OGH1Ob103/6515.6.1965

SZ 38/98

Normen

ABGB §785
ABGB §785

 

Spruch:

Ein Enkel, der selbst durch den lebenden Elternteil vom Pflichtteilsrecht ausgeschlossen ist, kann nicht als Testamentserbe die Anrechnung von Schenkungen auf den Pflichtteil verlangen

Entscheidung vom 15. Juni 1965, 1 Ob 103/65

I. Instanz: Landesgericht Klagenfurt; II. Instanz: Oberlandesgericht Graz

Text

Die Erblasserin Barbara A. setzte in ihrem Testamente vom 2. September 1950 ihren Enkel, den mj.
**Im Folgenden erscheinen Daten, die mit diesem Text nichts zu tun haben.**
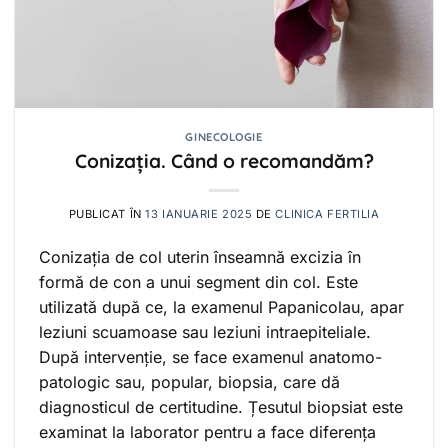
GINECOLOGIE
Conizația. Când o recomandăm?
PUBLICAT ÎN
13 IANUARIE 2025
DE
CLINICA FERTILIA
Conizația de col uterin înseamnă excizia în
formă de con a unui segment din col. Este
utilizată după ce, la examenul Papanicolau, apar
leziuni scuamoase sau leziuni intraepiteliale.
După intervenție, se face examenul anatomo-
patologic sau, popular, biopsia, care dă
diagnosticul de certitudine. Țesutul biopsiat este
examinat la laborator pentru a face diferența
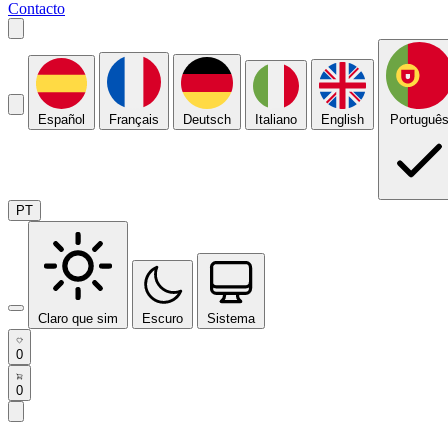
Contacto
Español
Français
Deutsch
Italiano
English
Portuguê
PT
Claro que sim
Escuro
Sistema
0
0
Rudolf A. zum Universalerben ein, seiner Mutter, also ihrer Tochter Emma A. hinterließ sie zur Berichtigung des Pflichtteiles die Fruchtnießung am hinterlassenen unbeweglichen Vermögen bis zur Volljährigkeit des berufenen Erben und den übrigen Kindern (Maria W., Barbara H. und Friederike E.) vermachte sie "ebenfalls zur Pflichtteilsberechtigung" einen Barbetrag von je 6000 S. Der Erbe wurde angewiesen, die Legate binnen Jahresfrist nach dem Ableben der Erblasserin wertgesichert und zinsenlos zu bezahlen; falls die Töchter der Erblasserin wider Erwarten Pflichtteilsansprüche steilen sollten, hätten sie sich alle Vorausempfänge, die sie von der Erblasserin bei Lebzeiten erhalten haben, auf den Pflichtteil anzurechnen.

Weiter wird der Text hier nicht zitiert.